So, assuming we know the form of the metadata we wish to add to our PDFs (or else to comply with if there is already a set of guidelines, or some industry initiative in effect) how can we realize this? And, on the flip side, how can we make it easier for consumers to extract metadata we have embedded in our PDFs.
Below are some considerations on deploying metadata in PDFs and consumer access.
Obviously the best option would be to speak to one’s suppliers and to get metadata added to the PDF at create time. This leads to questions such as:
- What metadata do we have available in the workflow process? Do we have the full set we wish to write, or just a subset?
- Do we include metadata in the document information dictionary, or in the document metadata stream, or both?

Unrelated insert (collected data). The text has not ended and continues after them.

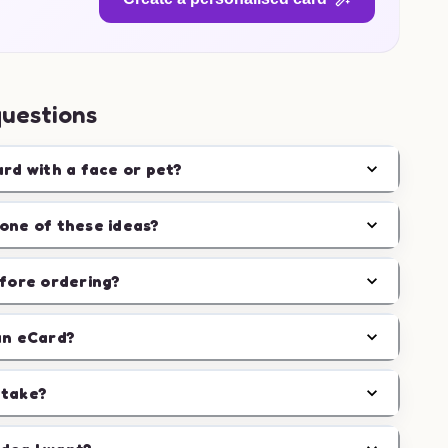
questions
ard with a face or pet?
one of these ideas?
efore ordering?
an eCard?
 take?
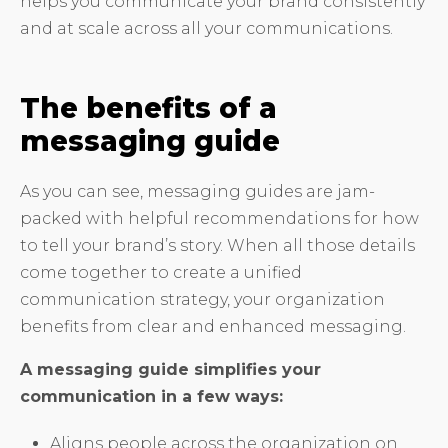
helps you communicate your brand consistently
and at scale across all your communications.
The benefits of a
messaging guide
As you can see, messaging guides are jam-
packed with helpful recommendations for how
to tell your brand’s story. When all those details
come together to create a unified
communication strategy, your organization
benefits from clear and enhanced messaging.
A messaging guide simplifies your
communication in a few ways:
Aligns people across the organization on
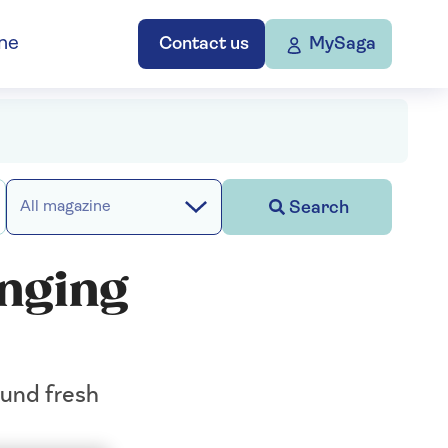
ne
Contact us
MySaga
Search
All magazine
hanging
ound fresh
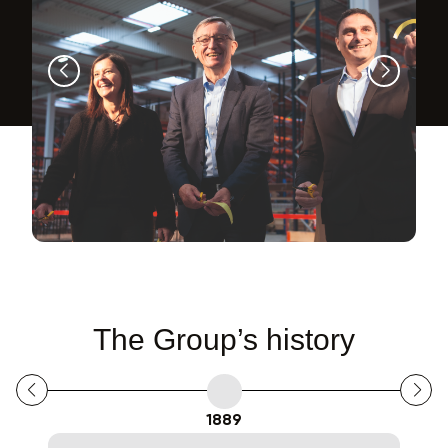
The Group’s history
1889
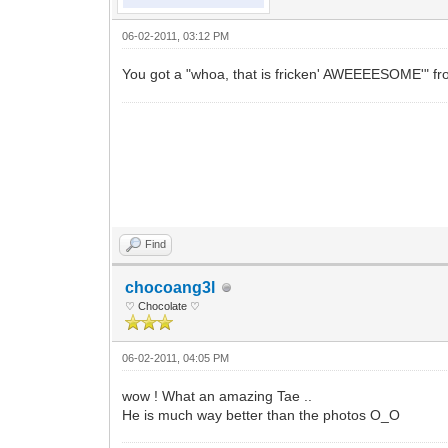
06-02-2011, 03:12 PM
You got a "whoa, that is fricken' AWEEEESOME'" fr
Find
chocoang3l
♡ Chocolate ♡
06-02-2011, 04:05 PM
wow ! What an amazing Tae ..
He is much way better than the photos O_O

- OK, so we’ve decided to (also) include an XMP packet. So, now do we make that XMP packet read only or write? That is, do we allow the possibility of further edits by adding in trailng whitespace and marking it as “write”?
What possibilities exist for updating legacy PDF archives?
The cleanest means of updating a PDF is in-place edits. This maintains the number of PDF objects together with their lengths and byte offests. Specifically we are interested in metadata objects. There isn’t too much one can do with the document information dictionary apart from overwriting a field value or substituting a field. This is something that may be possible on a “one off” basis only. On the other hand, XMP packets are ripe for updating if they are set in “write” mode and have trailing whitespace. This can be used to supplement the metadata already contained in the packet.
There is some “wiggle” room, however, even in read-only XMP packets which have no trailing whitespace. Some XMP packets may include unused default namespace declarations and/or empty elements. These could be safely stripped and used for more positive purposes. This may not be enough to write in a full metadata set, but could be enough to squeeze in the DOI.
The usual way to update a PDF file is to append new objects. This means that a replacement document information dictionary and (document) metadata stream can be provided without worrying about shoe-horning the data into any leftover space in the original objects.
And this would be just fine, but for the small matter of Linerarized PDFs. These are widely deployed as web friendly PDFs ready for byte serving and are written out in a strictly determined ordering. (See Appendix F, “Linearized PDF” in the PDF Reference Manual.) The manual does, however, say (Section F.4.6, “Accessing an Updated File”) this about updating a Linearized PDF:
“As stated earlier, if a Linearized PDF file subsequently has an incremental update appended to it, the linearization and hints are no longer valid. Actually, this is not necessarily true, but the viewer application must do some additional work to validate
For a PDF file that has received only a small update, this approach may be worthwhile. Accessing the file this way is quicker than accessing it without hints or retrieving the entire file before displaying any of it.”
This may warrant some further investigation.
Now for consumers, how can publishers help users to read the metadata embedded in a file? The document information dictionary is reasobaly accessible and is in the clear. It probably would not provide for much in terms of metadata but should anyway hopefully contain the DOI.
The XMP SDK is still far too unwieldy for wide use. Things would be much improved if there were even some SWIG wrappers for more popular languages such as Perl, Python, Ruby, etc. around the C++ code. The other thing to bear in mind is that the XMP SDK is dealing with generalities such as constructing and parsing XMP objects for reading and updating in a range of binary files. A consumer metadata app would only be interested in extracting the RDF/XML from the PDF. This can then be dealt with as appropriate to the application. Another problem concerns multiple XMP packets occurring in the same PDF, only one of them being the main (or document) XMP packet. This may be a non-problem in that all the RDF/XML could be extracted and the main XMP packet would be identifiable through the metadata it provided.
I suggest the best way to really help consumers is to go ahead and embed metadata in the first place, then there would be a clear impetus for extracting it. Even if a fuller metadata set is not being considered at this time, then at least the DOI should be considered for embedding in the PDF as a “hook” for further services. The handle plugin is a really good example of just such a downstream application.